Notre-Dame D'Amiens
UNESCO Courier, March, 1997 by Cecile Romane
Notre-Dame d'Amiens, the largest cathedral in France and a masterpiece of the Rayonnant style of Gothic architecture, is twice the size of Notre-Dame in Paris. Yet it does not give any' impression of being overpowering or disproportionately huge. On the contrary, harmony, elegance and rhythm are the words brought to mind by the thrust of the pillars, the daring of the high windows and the proportions of the rib vaults. Inside, the visitor is struck by the airiness, and looking upwards is charmed by the alternating vivid pinks and greens which cover the expanses of the vaults. Even though other French cathedrals elicit widespread admiration (Chartres or Rheims, for example), many people regard Notre-Dame d'Amiens as the Gothic cathedral par excellence.
A PASSION FOR BUILDING
The first Gothic church of Amiens, consecrated in 1152, burned down in 1218. Another church had to be built.

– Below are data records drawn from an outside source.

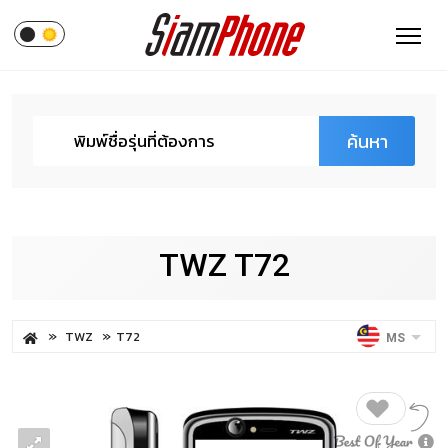
ค้นหา
TWZ T72
TWZ
T72
MS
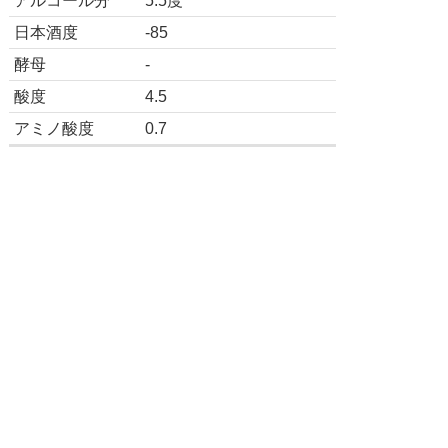
アルコール分
5.5度
日本酒度
-85
酵母
-
酸度
4.5
アミノ酸度
0.7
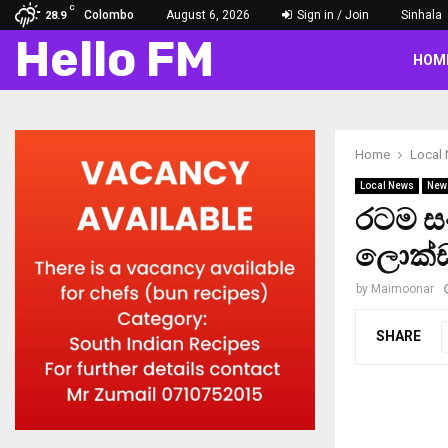
C
Colombo
August 6, 2026
Sign in / Join
Sinhala
28.9
Hello FM
HOM
Home
Local
Local News
New
රටම ස
ලොක්ඩ
by
Maimoonar
SHARE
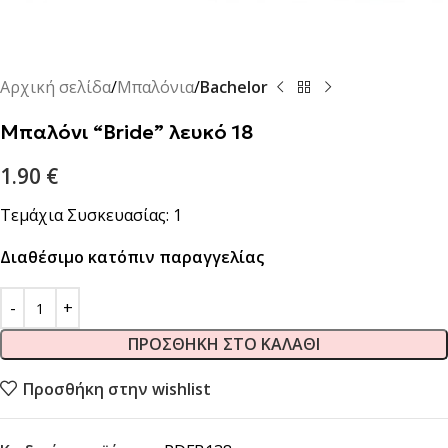
Αρχική σελίδα
Μπαλόνια
Bachelor
Μπαλόνι “Bride” λευκό 18΄΄
1.90
€
Τεμάχια Συσκευασίας: 1
Διαθέσιμο κατόπιν παραγγελίας
ΠΡΟΣΘΉΚΗ ΣΤΟ ΚΑΛΆΘΙ
Προσθήκη στην wishlist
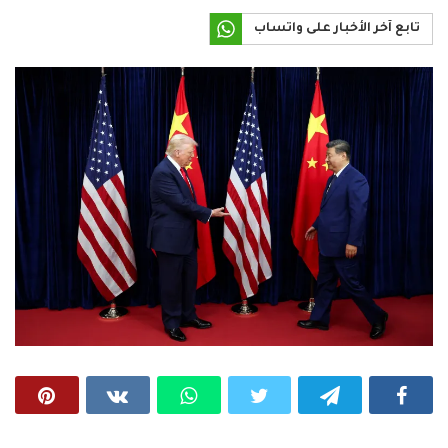
تابع آخر الأخبار على واتساب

Like most of their contemporaries, the people of Amiens wanted to improve on what had already been done and they had the resources to do so. Thanks to its weavers, its spinners and its dyers, who used plants to produce the highly popular Amiens "blue", the city was prosperous. The chapter was also growing rich from the influx of pilgrims. Bishop Evrard de Fonilloy lost no time in asking the architect Robert de Luzarches to build a cathedral in the Gothic style, which had begun to be used in the previous century and was then flourishing - construction work was already underway on the cathedrals of Chartres, Bourges and Paris.
The passion for building in the Middle Ages - which some people at the time described as morbus aedificandi (the building sickness) - covered France with monuments of which half, some 1,300 buildings, still exist today. Amiens cathedral (1220-1280) was built during this productive period when an aspiration towards splendour and novelty fostered technical prowess.
In due course, two other architects, Thomas de Cormont and his son Renaud, succeeded Robert de Luzarches. The success of the cathedral was due as much to Robert's plans and methods as to the innovations introduced by his two successors. Amiens was the first cathedral to be built to small-scale plans and also the first where the stone-cutting work was rationalized. Shelters were built in the quarry so that work could continue during bad weather, and the pre-fabricated elements the masons produced were then stored, ready for use when the weather improved.
Work on a church usually starts with the choir, the centre of worship. However, since the area where the choir was to be located was occupied, work at Amiens started with the nave and the high windows were placed on a blind triforium, the normal practice at that time. However, after the death of Robert de Luzarches in about 1223, when the choir and the apse were being added, the techniques for building an openwork triforium were known. This is why, at Amiens, light flows in abundantly at the back, conferring on the cathedral a grace which is felt by everyone who visits it, Christian and non-Christian alike.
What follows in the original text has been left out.